Merrimack Repertory Theatre Blog


Interview with Stephanie Fieger

A big thanks to Stephanie Fieger, who took time out of her busy performance schedule to answer some questions for the blog. Stephanie is currently appearing onstage as “Paige” in A View of the Harbor at Merrimack Repertory Theatre.

Stephanie Fieger

Stephanie Fieger

What attracted you to the role of Paige in A View of the Harbor?

I have to say, I was immediately intrigued by the play and its strange, deadpan, and twisty nature from my very first read back in September.  I zipped through it in no time, excited about the prospect of doing something so contemporary, unique, and really really fun.  What drew me in with Paige was her fearless ability to own up to who she is at every given moment.  She is a person with absolutely no verbal filter who is constantly moving forward and seeking what she wants out of life–and let’s everyone around her know it at all times.  Needless to say, those are very attractive (and active) things to latch onto as an actor, and with that I knew exactly what her “spine” was.  So, on the one hand she’s pretty straightforward, but connect that with her privileged upbringing, her worldview, and what ultimately moves and changes her, and you’ve got one complicated lady.  Paige’s journey is definitely a wild one in this play, and I was really enlivened by the challenge of finding my way through it.

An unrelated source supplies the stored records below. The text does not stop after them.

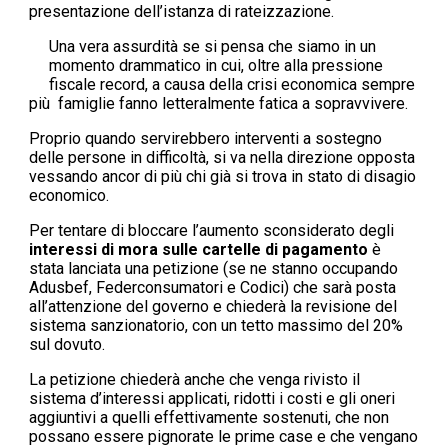
presentazione dell’istanza di rateizzazione.
Una vera assurdità se si pensa che siamo in un
momento drammatico in cui, oltre alla pressione
fiscale record, a causa della crisi economica sempre
più famiglie fanno letteralmente fatica a sopravvivere.
Proprio quando servirebbero interventi a sostegno
delle persone in difficoltà, si va nella direzione opposta
vessando ancor di più chi già si trova in stato di disagio
economico.
Per tentare di bloccare l’aumento sconsiderato degli
interessi di mora sulle cartelle di pagamento
è
stata lanciata una petizione (se ne stanno occupando
Adusbef, Federconsumatori e Codici) che sarà posta
all’attenzione del governo e chiederà la revisione del
sistema sanzionatorio, con un tetto massimo del 20%
sul dovuto.
La petizione chiederà anche che venga rivisto il
sistema d’interessi applicati, ridotti i costi e gli oneri
aggiuntivi a quelli effettivamente sostenuti, che non
possano essere pignorate le prime case e che vengano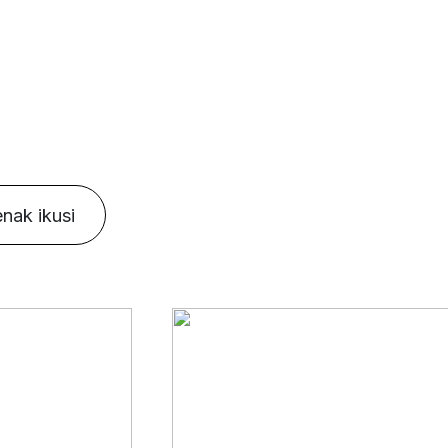
nak ikusi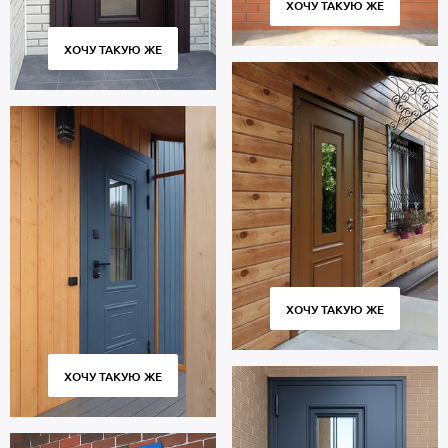
ХОЧУ ТАКУЮ ЖЕ
ХОЧУ ТАКУЮ ЖЕ
ХОЧУ ТАКУЮ ЖЕ
ХОЧУ ТАКУЮ ЖЕ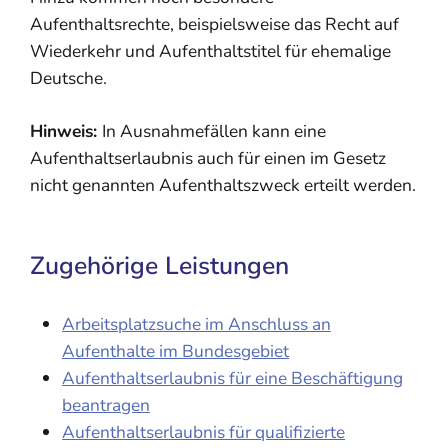
Aufenthaltsrechte, beispielsweise das Recht auf
Wiederkehr und Aufenthaltstitel für ehemalige
Deutsche.
Hinweis:
In Ausnahmefällen kann eine
Aufenthaltserlaubnis auch für einen im Gesetz
nicht genannten Aufenthaltszweck erteilt werden.
Zugehörige Leistungen
Arbeitsplatzsuche im Anschluss an
Aufenthalte im Bundesgebiet
Aufenthaltserlaubnis für eine Beschäftigung
beantragen
Aufenthaltserlaubnis für qualifizierte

What was the audition process like for you?

It usually doesn’t happen like this, but I was contacted directly by Charles to consider coming in for Paige.  My agents were subsequently notified, and I was given a generous amount of time to read and prepare (also a pretty rare occurrence)!  The session was pretty lengthy one where Charles and I worked on two of Paige’s scenes a number of times.  It was ostensibly the audition and callback rolled into one, and two days later I was offered the part.

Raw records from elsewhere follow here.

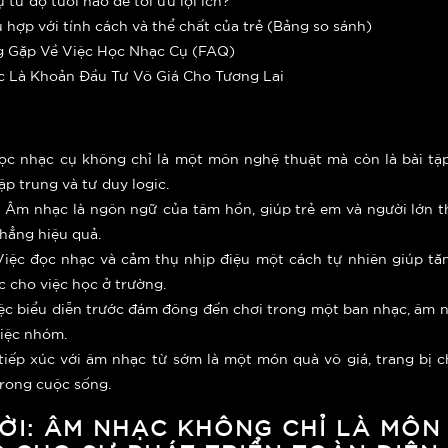
ù hợp với tính cách và thể chất của trẻ (Bảng so sánh)
g Gặp Về Việc Học Nhạc Cụ (FAQ)
c Là Khoản Đầu Tư Vô Giá Cho Tương Lai
c nhạc cụ không chỉ là một môn nghệ thuật mà còn là bài tập
tập trung và tư duy logic.
:
Âm nhạc là ngôn ngữ của tâm hồn, giúp trẻ em và người lớn t
thẳng hiệu quả.
iệc đọc nhạc và cảm thụ nhịp điệu một cách tự nhiên giúp t
c cho việc học ở trường.
ệc biểu diễn trước đám đông đến chơi trong một ban nhạc, âm nh
việc nhóm.
tiếp xúc với âm nhạc từ sớm là một món quà vô giá, trang bị 
trong cuộc sống.
 LỜI: ÂM NHẠC KHÔNG CHỈ LÀ MÔ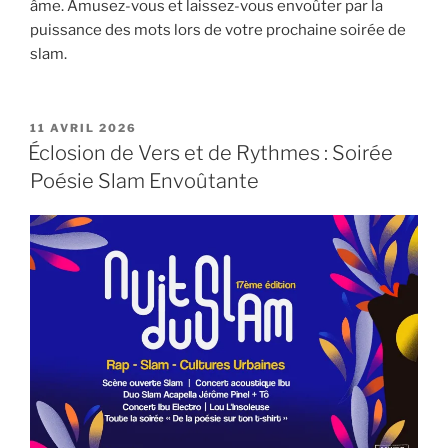
âme. Amusez-vous et laissez-vous envoûter par la
puissance des mots lors de votre prochaine soirée de
slam.
PUBLIÉ
11 AVRIL 2026
LE
Éclosion de Vers et de Rythmes : Soirée
Poésie Slam Envoûtante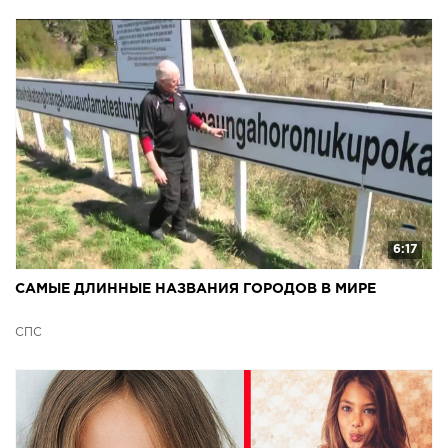
6:17
САМЫЕ ДЛИННЫЕ НАЗВАНИЯ ГОРОДОВ В МИРЕ
СПС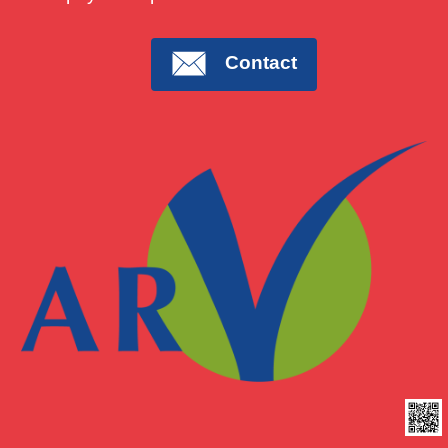
Contact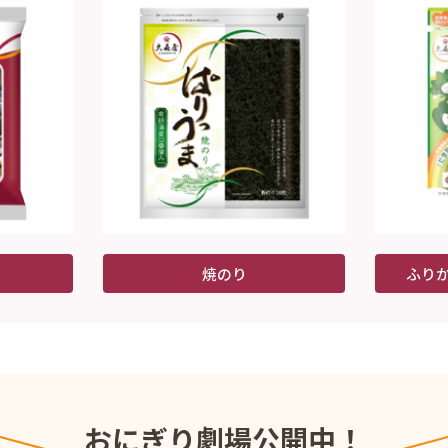
焼のり
ふり
おにぎり劇場公開中！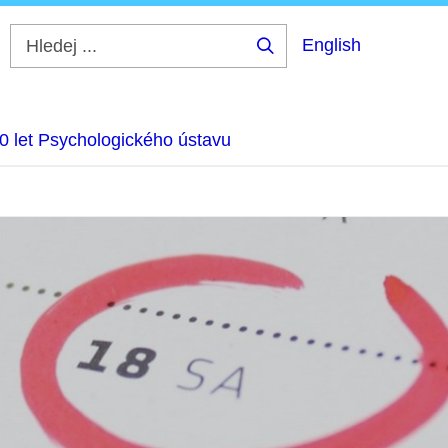
English
Hledej
...
0 let Psychologického ústavu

I remember one of the biggest challenges in the audition (and rehearsal) was what I now know as the “Dresser Style”–basically resisting the temptation to “send it up” as a joke or comment on a line while delivering it.  Paige says some pretty outrageous things (as do the other three characters), but they are 100% genuine and strongly rooted in who she is, no matter how seemingly thoughtless or absurd.  A small example of this is the Whizzer speech in the first scene.  This is a really big deal for Paige, and is probably the greatest loss she’s suffered in her life.  It may seem insensitive to compare losing a pet to losing a parent, but not to Paige.  It’s a serious hole in her life and one she still thinks about after all these years.  She can’t think it’s funny because no one else will.  This is kind of a rule of thumb for all comedy, really, but it is especially key for Rick’s particular dialogue and style.

Do you have a dream role or job? Where do you see yourself in the future?

I definitely have a list of roles I’ve been dying to play, and the clock is ticking on a few of them.  Some include Ophelia, Louise in GYPSY, Catherine in A VIEW FROM THE BRIDGE, Hedda, and the #1 being Maggie the Cat.  I love working regionally because it combines my love for travel and people with my chosen profession.  I’ve seen some pretty great things and can honestly say I know what it’s like to live on the West Coast, the true South, and now New England.  Eventually, however, I’d love to stay put in my home of NYC and work, leaving town only for the right role or a spell in L.A., and ultimately I want to raise a family.  I truly think it’s possible to have it all, just maybe not all at once, and I’m fine with that.  The bottom line is I love what I do, and although much of this career is up to the gods, I am determined to suck the marrow out of it for the rest of my life. 

How has your education impacted your growth as an actor?

Utterly invaluable.  I went to undergrad at a small liberal arts college in central PA, and graduate school at NYU, so my experiences couldn’t have been more different.  I knew I wanted to be an actor at the beginning of college, but it was very important to me to have a well-rounded academic experience and explore all aspects of my interests and personality before committing 100% to acting.  It was the best thing I could have done for myself, because being an actor is about being utterly human, and my time at school studying writing and literature (and the year I had in between) taught me that.  It’s a journey that never ends, though, and my conservatory education at NYU taught me that.  Besides all the obvious vocal, physical, and technical training that I received there, I learned what it means to discover a process that will take you through your entire career.  By no means was I a “complete” actor after my three years at NYU, but my way of working had begun and was so ingrained in my body and soul that it never takes long access what I know and move forward with it.

What advice would you give to young actors making their way in the business?

Eat your Wheaties.  You’re gonna need ’em.